FILE - In this Jan. 14, 2012, file photo, Maya Angelou speaks after receiving the Literary Arts Award during the BET Honors at the Warner Theatre in Washington. Angelou hopes for a time when Black History Month will no longer be needed to explain the contributions of African-Americans in America. "We want to reach a time when there won?t be Black History Month, when black history will be so integrated into American history that we study it along with every other history," she said in an interview from her home in Winston-Salem, N.C., on Wednesday, Feb. 1, 2012. (AP Photo/Jose Luis Magana)
FILE - In this Jan. 14, 2012, file photo, Maya Angelou speaks after receiving the Literary Arts Award during the BET Honors at the Warner Theatre in Washington. Angelou hopes for a time when Black History Month will no longer be needed to explain the contributions of African-Americans in America. "We want to reach a time when there won?t be Black History Month, when black history will be so integrated into American history that we study it along with every other history," she said in an interview from her home in Winston-Salem, N.C., on Wednesday, Feb. 1, 2012. (AP Photo/Jose Luis Magana)
WASHINGTON (AP) ? Author and activist Maya Angelou hopes for a time when Black History Month will no longer be needed to explain the contributions of African-Americans.

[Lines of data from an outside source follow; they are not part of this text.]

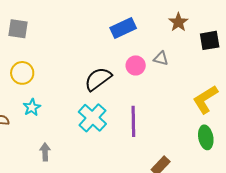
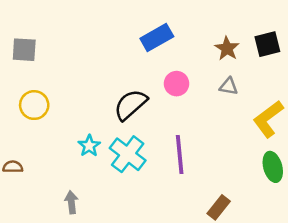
brown star: (178, 22) -> (227, 48), moved
gray triangle: (161, 59) -> (229, 86), moved
cyan star: (32, 107) -> (89, 146), moved

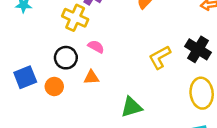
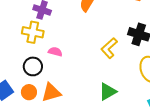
orange triangle: (91, 77) -> (51, 92), moved, size x1.5
green triangle: (131, 107) -> (108, 92), moved

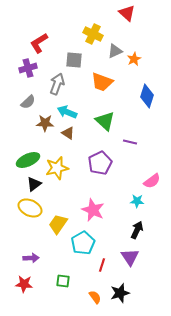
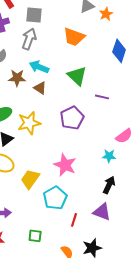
gray square: (74, 60) -> (34, 15), moved
purple triangle: (130, 257) -> (102, 212), turned -36

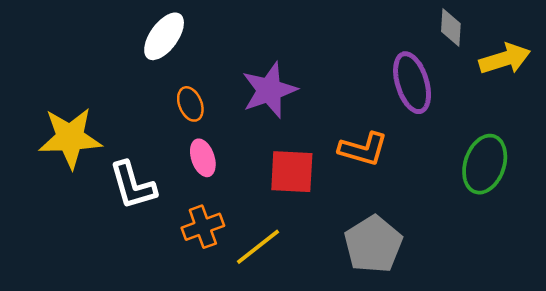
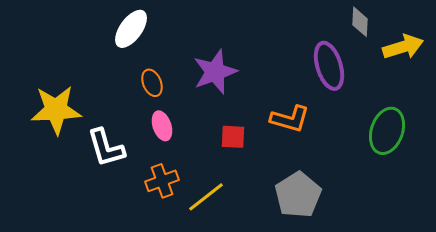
red square: (292, 172) -> (233, 137), size x0.7

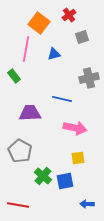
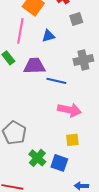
purple trapezoid: (30, 113) -> (34, 66), moved
blue square: (65, 181) -> (59, 163), turned 30

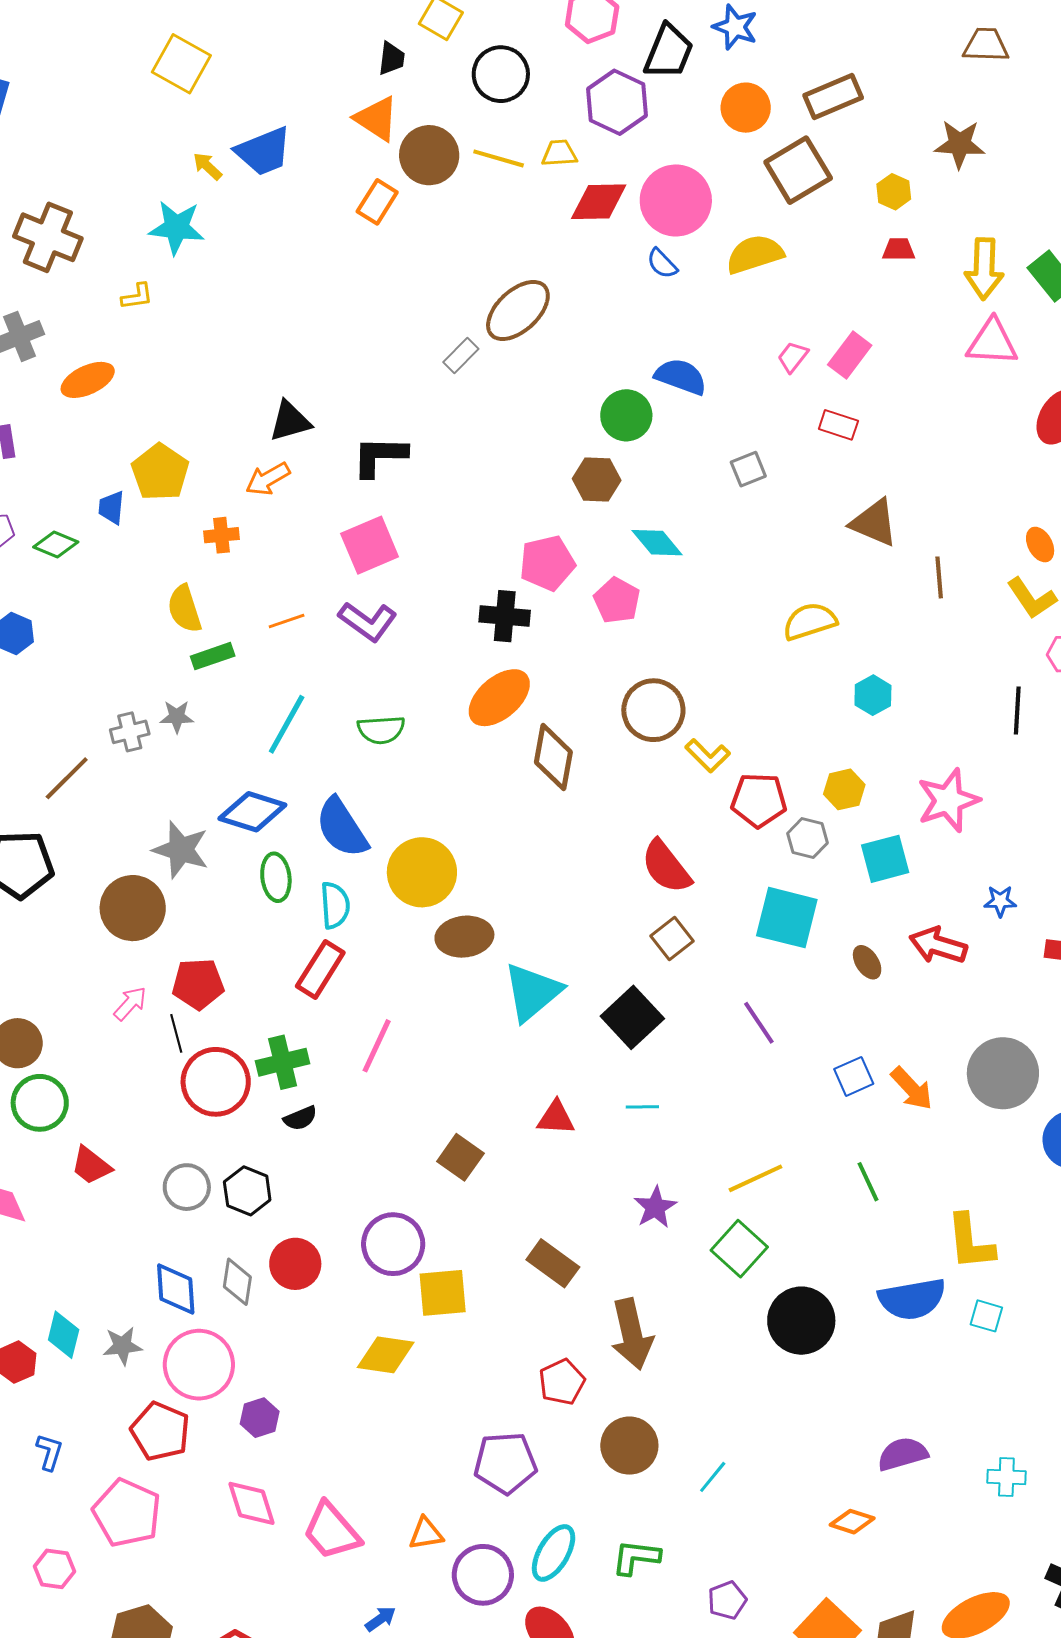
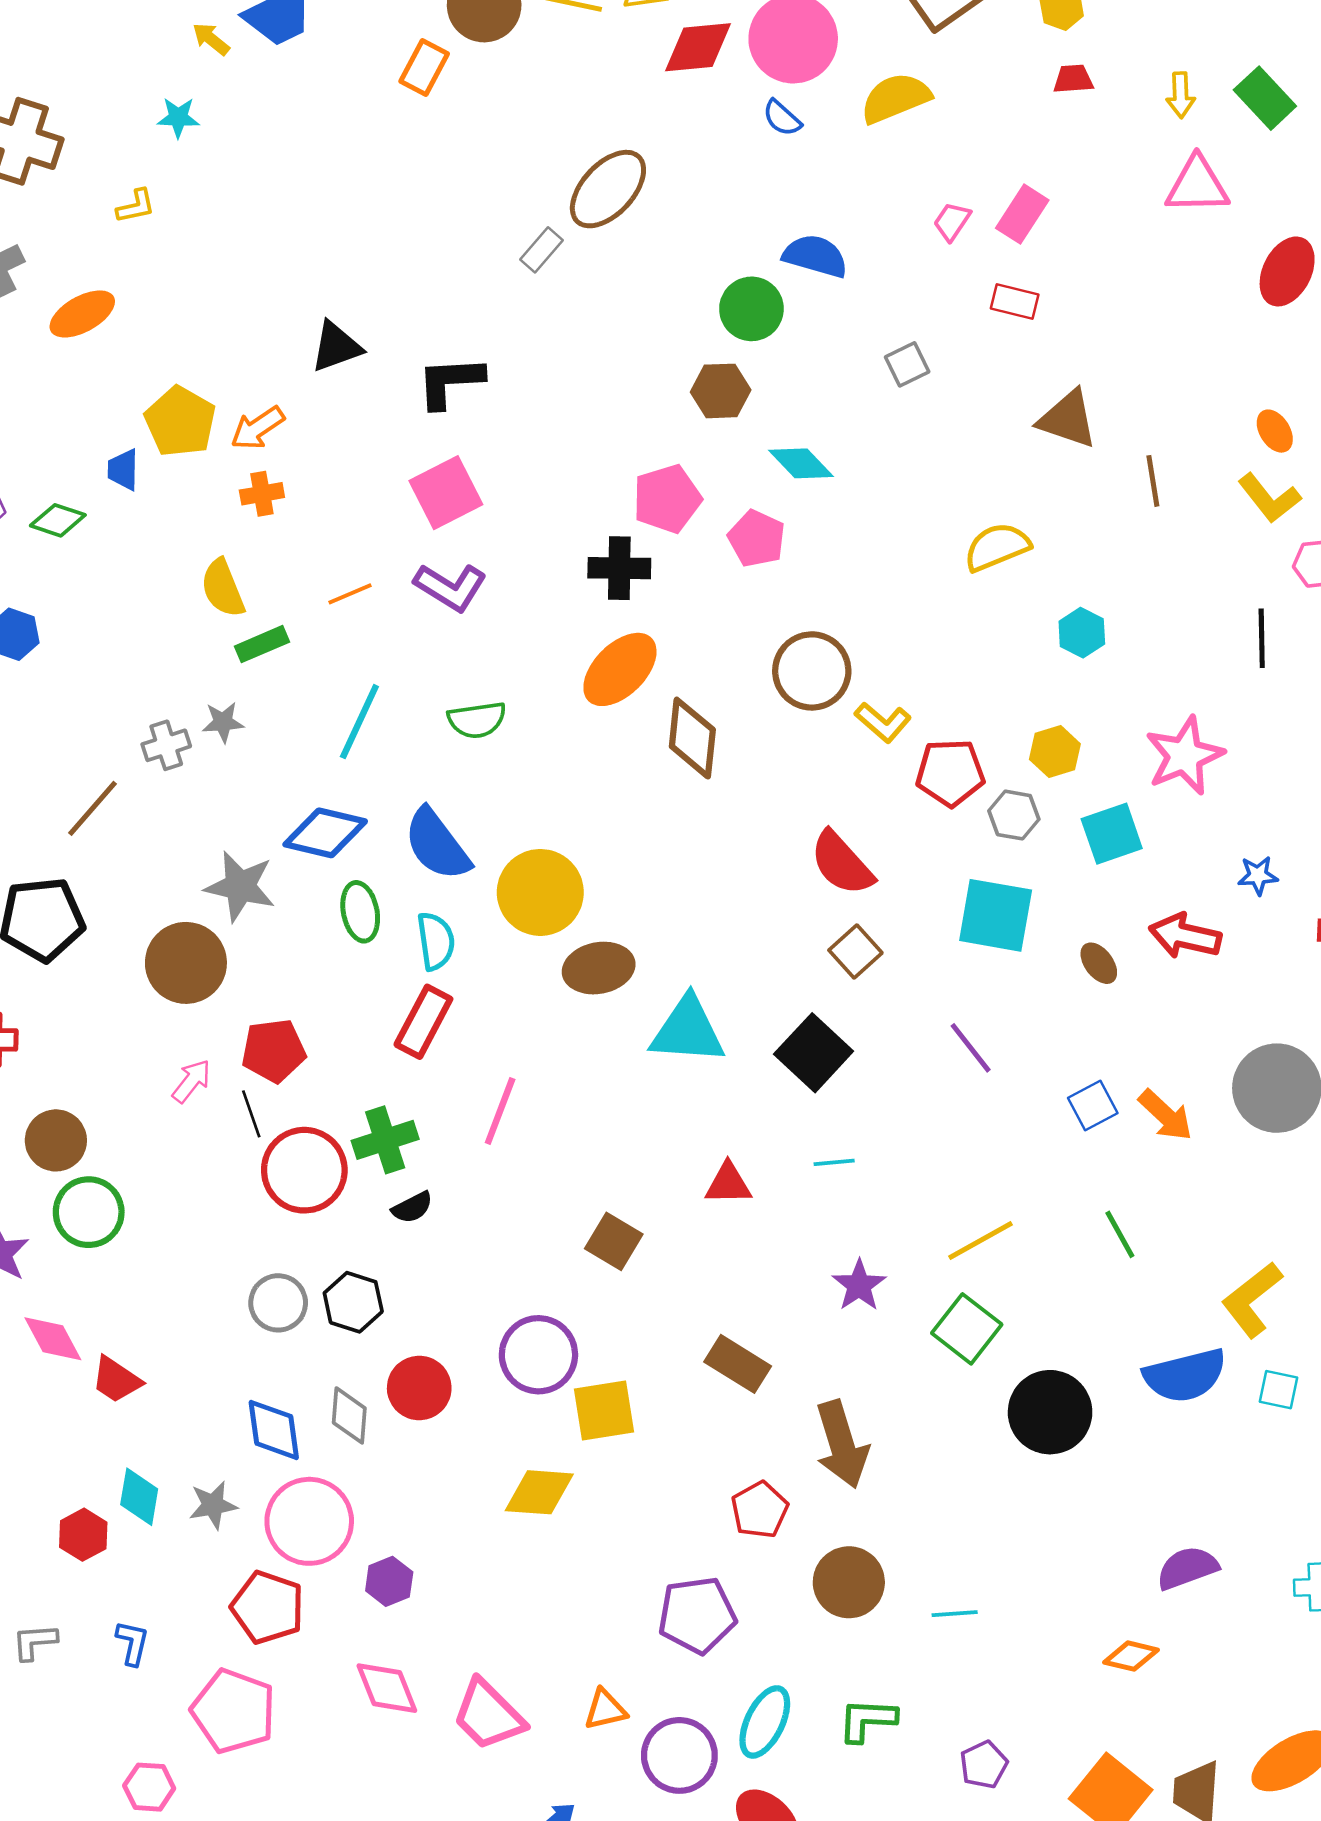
cyan star: (177, 228) -> (178, 117), size x0.6
yellow arrow: (984, 269) -> (1181, 95), size x0.6
orange arrow: (268, 479) -> (258, 428), moved
cyan triangle: (532, 992) -> (688, 1030), turned 48
red trapezoid: (91, 1165) -> (116, 1380), moved
yellow L-shape: (970, 1242) -> (1252, 1300), turned 62
cyan line: (713, 1477) -> (955, 1614), turned 51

"We want to reach a time when there won't be Black History Month, when black history will be so integrated into American history that we study it along with every other history," she said in an interview from her home in Winston-Salem, N.C., on Wednesday. "That's the hope, and we have to continue to work until that is true, until that becomes a fact."
In the meantime, she said, she will continue to put the history out there.

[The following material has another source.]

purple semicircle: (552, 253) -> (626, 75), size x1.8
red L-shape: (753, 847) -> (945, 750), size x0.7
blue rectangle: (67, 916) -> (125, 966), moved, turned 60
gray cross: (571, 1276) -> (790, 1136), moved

Angelou is hosting an hour-long syndicated radio special on the civil rights era that will air throughout this month on about 200 public radio stations across the country. Her special features Grammy award-winning singer Mary J. Blige, Democratic Rep. John Lewis of Georgia, former U.N. Ambassador Andrew Young, economist and Bennett College President Julianne Malveaux, and professor Nikky Finney, winner of the 2011 National Book Award for poetry.
Angelou, 83, said she hopes the program sends a message that "the work of making our country more than it is today" is unfinished.
"Our work still remains and we have to do the best we can do," she said. "The young people have a charge to keep, they have responsibility and some don't know that, or maybe some have heard it but don't recognize it."
The program details Lewis' work as a Freedom Rider, Finney's tribute to late civil rights activist Rosa Parks, Young's rise from small-town pastor to ambassador and Malveaux's involvement with the Black Panther movement in her youth.
The work and legacy of Martin Luther King Jr. are also discussed in detail. Angelou, who vocally denounced a truncated inscription of a King quote at his new memorial in Washington as taking the slain leader's words out of context, said she was pleased to hear it will be changed by the National Park Service.
That decision, she said, showed that the park service had "the courage to say, 'Hmm, thank you for correcting me.'"
"The artists ?the sculptor and the architect? had the right to put on their work what they wanted to place," Angelou said. "I am a friend of Martin Luther King and a mentee and so I had the right to say what I thought. That's all. And I'm glad that it will be rearranged."
Blige, younger than Angelou's other guests, speaks of how she was inspired by female civil rights figures Coretta Scott King, Ruby Dee and Angelou herself.
"She's just as charming as I would wish for a daughter of mine to be and just as dedicated to her field, and to be the best she can be," Angelou said of the singer. "Young people fascinate me, so I try to stay in current with what they're doing and what they're saying."
Angelou, who has authored more than 30 books and earned three Grammys for the spoken word, recently was presented with the BET Honors Literary Arts Award by first lady Michelle Obama and entertainers Cicely Tyson, Queen Latifah, Jill Scott and Willow Smith. The awards show will air on Black Entertainment Television on Feb. 13.
"My heart almost burst when Mrs. Obama came out and spoke so highly of my work and what it had meant to her and President Obama over the years," Angelou said.
The famed poet also quelled controversy after she expressed her disappointment in rapper Common using profanity, namely the n-word, and the b-word in reference to women, on his current album released in December, which features Angelou on the intro "The Dreamer."
Angelou says she doesn't support use of those words, but she still respects the rapper.
"I said I'm disappointed, but on the other hand, he's a fine artist and a good man as far as I can see," she said.